War and Peace

film review

by

Fifth Estate # 79, May 15-28, 1969

Most movies leave us with so little that it probably seems unfair to dump on Sergei Bondarchuk’s film of “War and Peace” simply because it doesn’t leave us with enough.

What it does give us is some rich and memorable images: a pregnant woman sewing by the light of an open window, reminiscent of Vermeer. The coming of Spring heralded by a variety of colors and textures that send the senses reeling, almost as if you could touch and smell the infinite sweetness of that budding flower up there on the screen.

Young Natasha’s startling, radiant entrance upon a scene with the sunlight bounding off her head. And, much later, Natasha’s first ball at which she meets and falls in love with the ill-fated Andrei.

Waltzing around the massive, mirrored ballroom, she expresses so effectively the feminine excitement and wonder of a young girl coming of age, not with words, but through the movements of her whole body.

Or that timeless, lyrical moment which seems so far removed from the rest of the movie, like that inspired scene in “Jules et Jim” as Jeanne Moreau sings “Le Tourbillon,” when Natasha performs a delightful Russian folk dance in accompaniment to her Uncle on guitar.

It’s moments like these when you actually think that Bondarchuk has captured the essence of Tolstoy in images—his celebration and love of life. Then the-movie launches into the long and heavy battle scenes and after only ten minutes into the Battle of Austerlitz you no longer expect “War and Peace” to breathe and live; you just sit there, soaking it up like a sponge.

It isn’t shoddy (except for the music). On the contrary. What makes “War and Peace” so uninteresting is that it’s in such goddamn good taste. Someone may get his leg blown off during the Battle of Borodino, but you can rest assured that the frame will be geometrically impeccably composed.
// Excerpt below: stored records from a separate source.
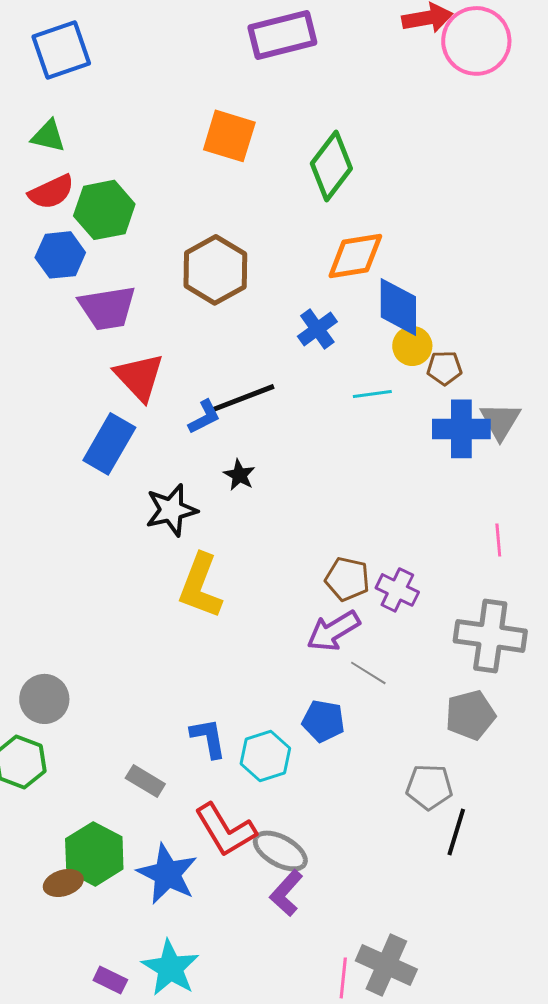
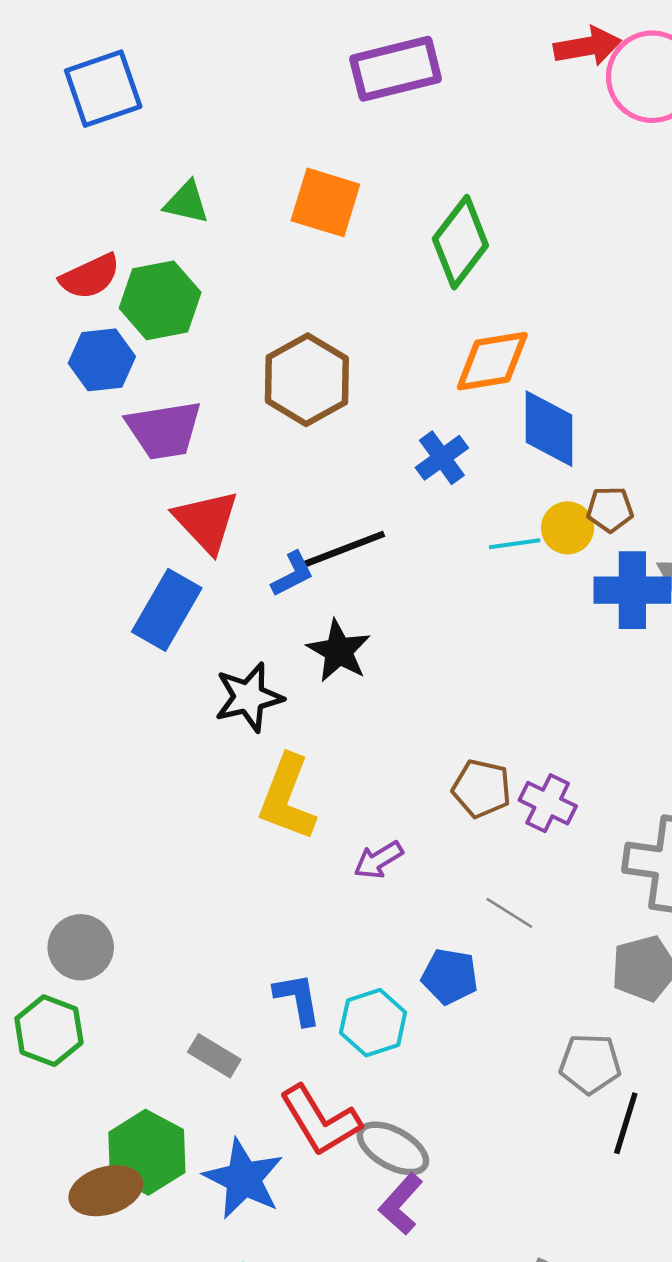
green triangle: (48, 136) -> (187, 202), moved
yellow circle: (412, 346) -> (568, 528), moved
black star: (239, 475) -> (339, 651), size x1.5
purple arrow: (333, 631) -> (378, 860), moved, size x0.7
brown ellipse: (63, 883) -> (106, 1191), size x1.4

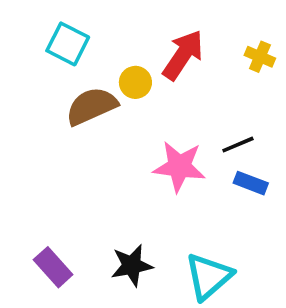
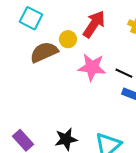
black line: (238, 145) -> (124, 73), turned 48
pink star: (179, 167) -> (92, 67), moved

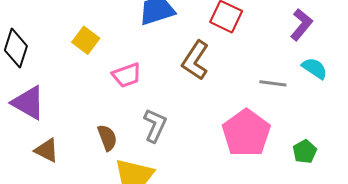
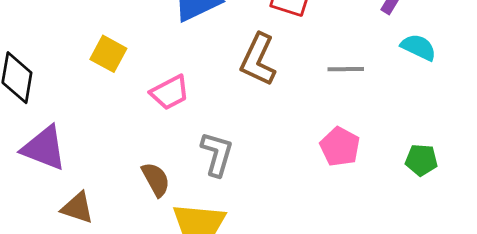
gray line: (273, 83) -> (346, 69), moved
pink pentagon: (246, 133) -> (340, 147), size x0.6
green pentagon: (305, 152) -> (421, 160), turned -30

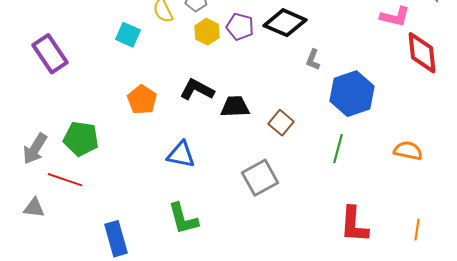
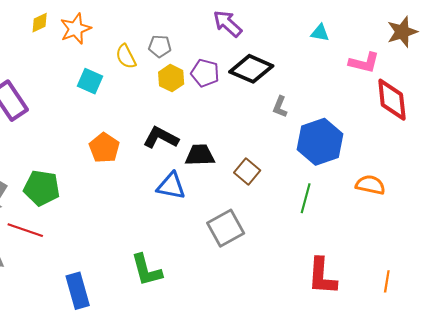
orange semicircle: (408, 151) -> (370, 185), moved
blue triangle: (181, 155) -> (171, 186), moved

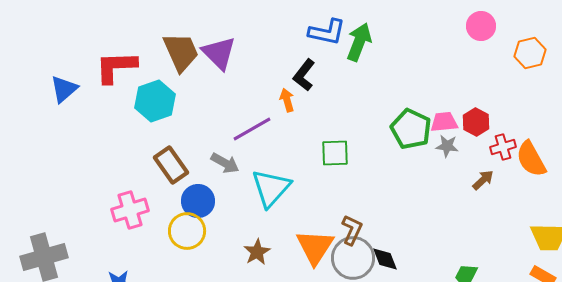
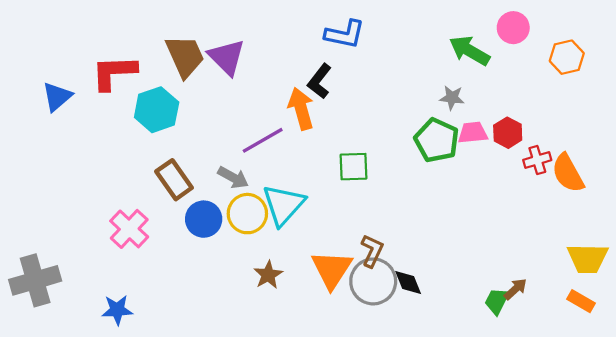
green arrow: (359, 42) -> (469, 51), moved, turned -81
orange arrow: (287, 100) -> (301, 109), size x1.6
gray star: (447, 146) -> (452, 98), moved
brown arrow: (483, 180) -> (515, 289), moved
pink cross: (130, 210) -> (129, 229), turned -30
yellow circle: (187, 231) -> (247, 214), moved

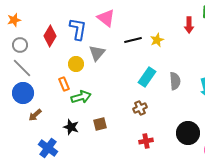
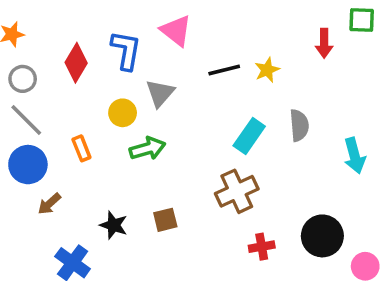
gray semicircle: (175, 81) -> (299, 125), moved
orange rectangle: (64, 84) -> (81, 148), moved
green arrow: (81, 97) -> (148, 148), moved
brown cross: (140, 108) -> (237, 191), size x1.6
red cross: (146, 141) -> (262, 247), moved

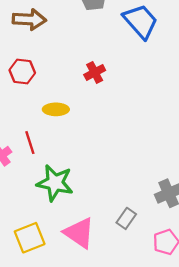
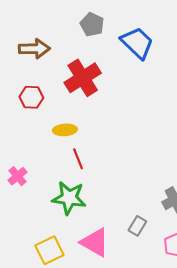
red cross: (95, 72) -> (83, 78), moved, size x1.8
red line: (30, 143) -> (78, 159), moved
It’s all so ploddingly intelligent and controlled, so “distinguished,” so stately, respectable, and static—all perfection and so few surprises.

But who wants to see a movie that’s so meticulously worked-out and worked-over, it’s finished, it’s dead? We are denied the pleasures of involvement through thinking because everything’s already been conveniently thought out for us.

It’s like watching a gigantic task of stone masonry. “War and Peace” is not exactly a failure, but neither is it art) it’s heavy labor, which, of course, many people respect more than art.

The worst problem with movie epics is that they usually start with an epic in another form, so the director must try to make another masterpiece to compete with the already existing one.

I don’t think that anybody who tried to put a great work of literature on the screen stands much of a chance of reproducing its greatness in another medium, and probably much of its richness will be lost, but there is an irresistible and certainly not-to-be-condemned desire to visualize works we love.

We may squirm when we see “War and Peace” on the screen, but surely we must recognize that Bondarchuk has been carried away by his love.

But is his love enough? I don’t think it is. No matter how pure his intentions, Bondarchuk can’t really meet the challenge. His “War and Peace” wants to be a great film. It is a huge sprawling epic an attempt to use the medium to its fullest, to overwhelm the senses and feelings through scope and size.

It is a big, respectable, dull movie that, in the face of all the detail, statistics, and expenditure that it boasts, doesn’t really seem worth all the effort because it’s all so forgettable.

As a historical recreation of 19th century Russia, it may be impressive for the moment, but once you leave the theatre, it has evaporated. And really, couldn’t we ask more of a movie that reportedly cost $100,000,000?

Why aren’t there more moments like Natasha’s sunlit entrance or her inspired Russian folk dance to remember and respond not merely to the beauty of the photography but the beauty of the conception.

In recent years the spectacle form has become so vulgarized that probably most educated moviegoers have just about given it up. The art-house audiences don’t think of movies in those terms anymore because in general they feel that the only way for artists to work in the medium is frugally.

Though there might occasionally be great sequences in big pictures, like the entering of the snow-covered summerhouse in “Dr. Zhivago,” those who knew the novel had probably left by then.

If, however, you will admit that you went to see “Dr. Zhivago” under the delusion that it was going to be like the book, but you stayed anyway to enjoy the vastness of the Siberian landscape and the pleasures of the senses that a wide screen can provide—the pleasures of depth and distances—then you may be willing to sit through 6-1/2 hours of “War and Peace.”